» What the exercise asks
Could you reproduce all the entries under this sentence exactly, leaving the images aside?

++++++++++

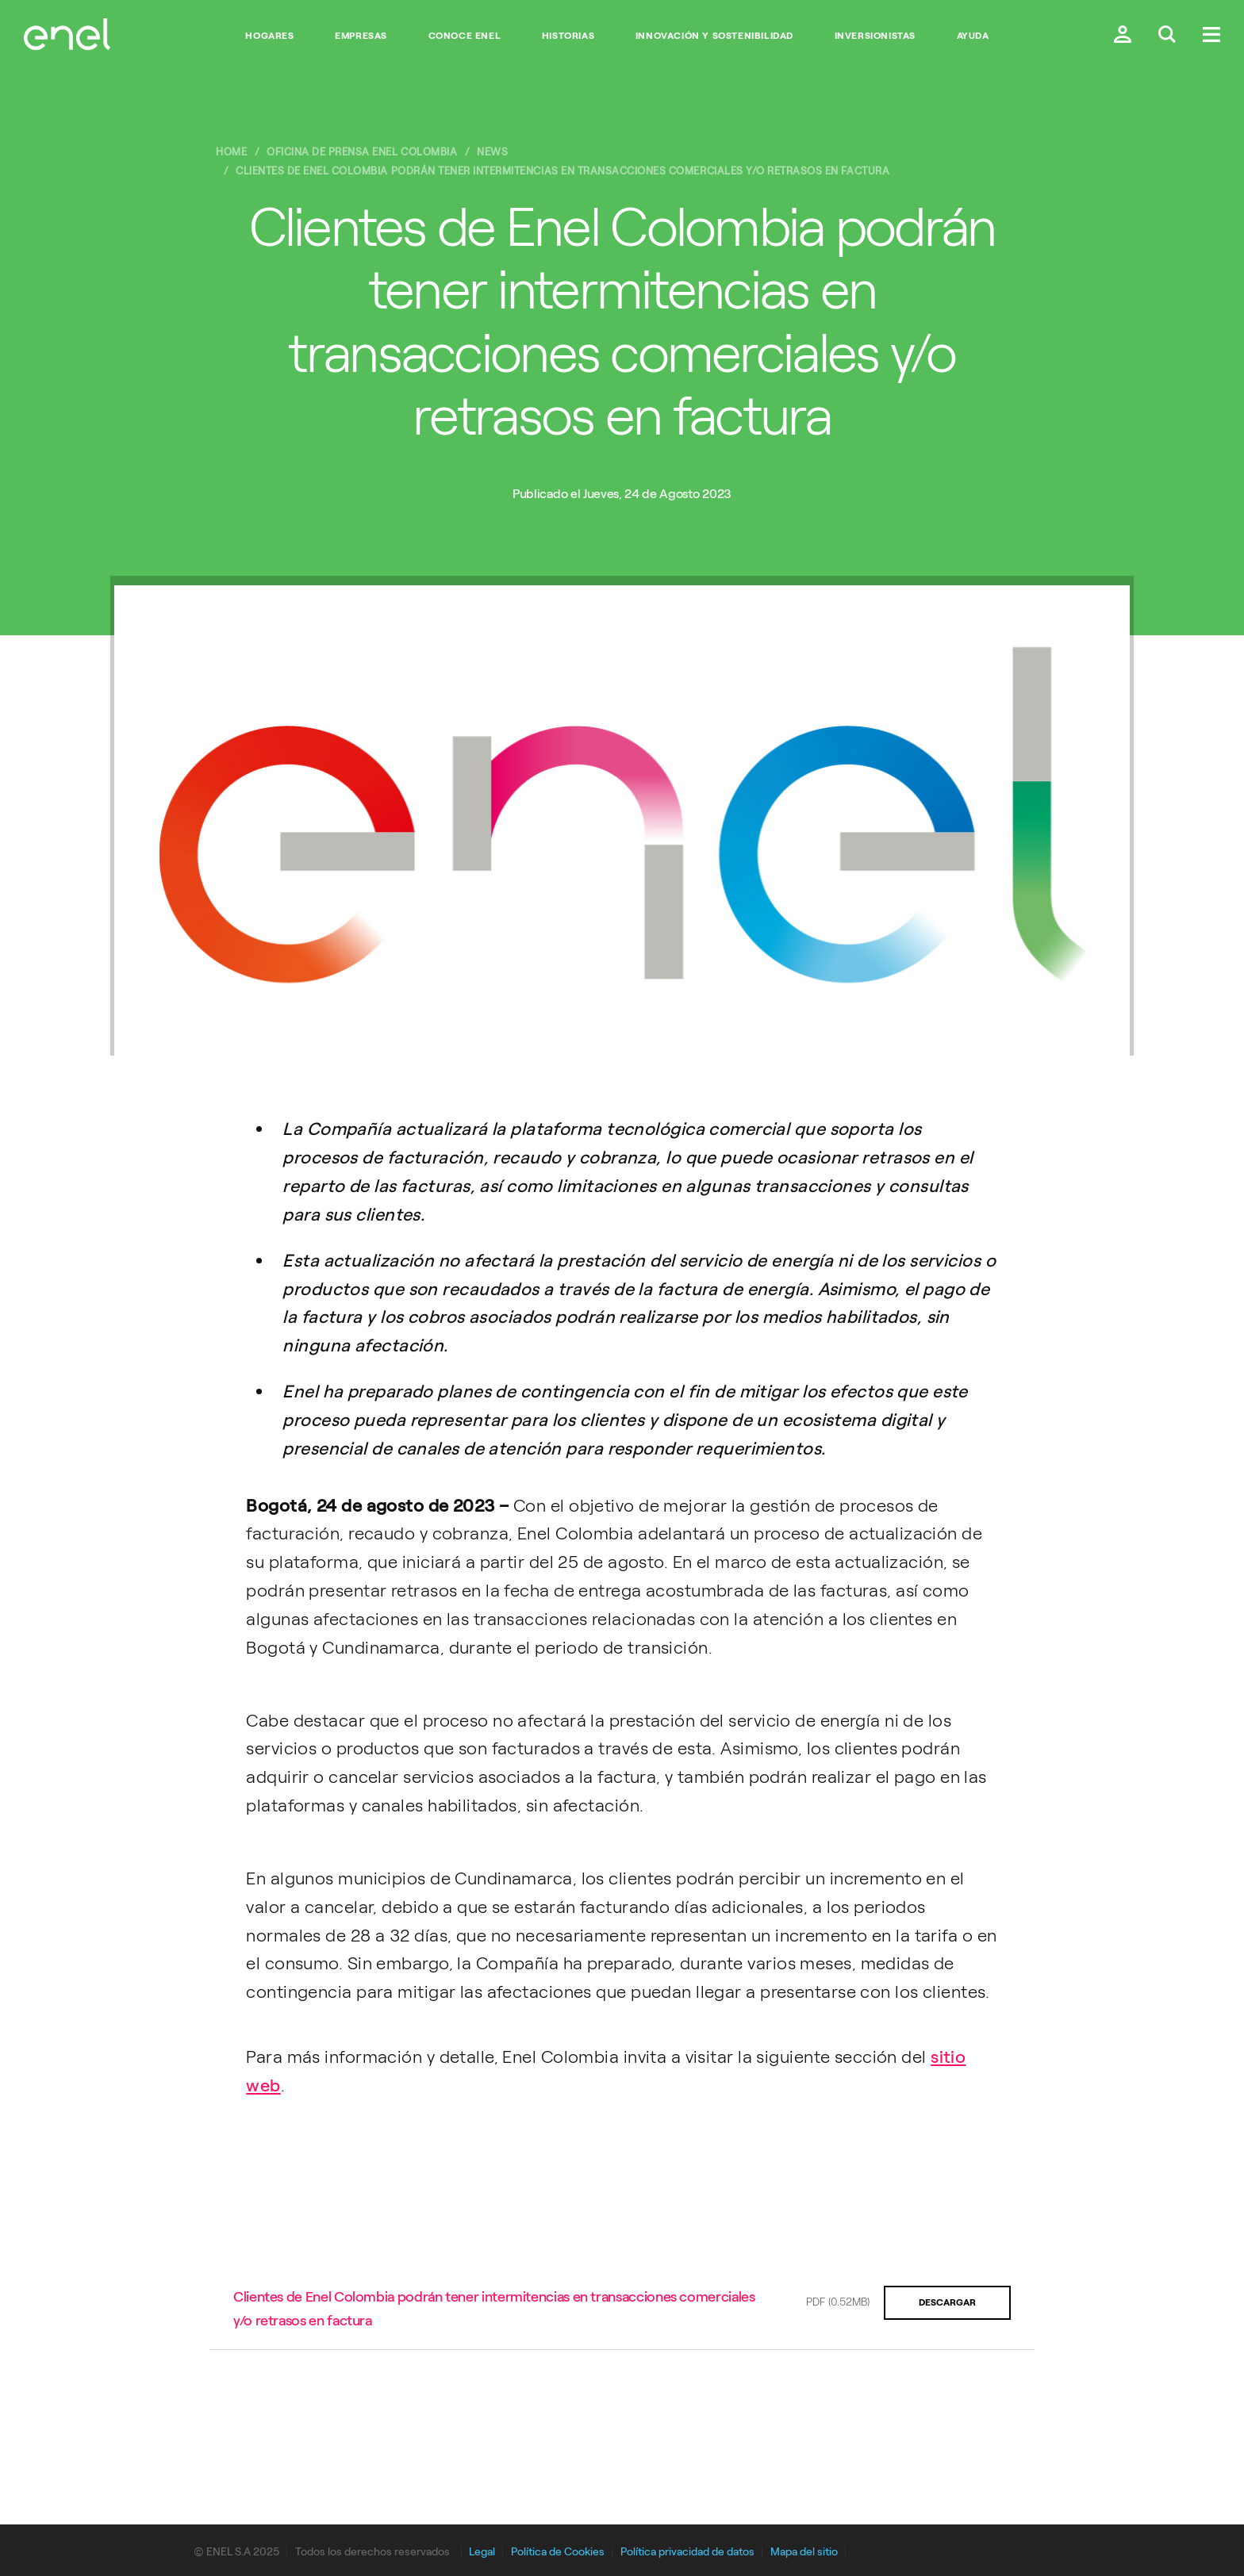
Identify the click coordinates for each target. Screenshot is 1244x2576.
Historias (568, 35)
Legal (482, 2552)
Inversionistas (875, 35)
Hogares (269, 35)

++++++++++

» Exercise answer
Identify the click coordinates for each target. Screenshot is 1244x2576.
Historias (568, 35)
Legal (482, 2552)
Inversionistas (875, 35)
Hogares (269, 35)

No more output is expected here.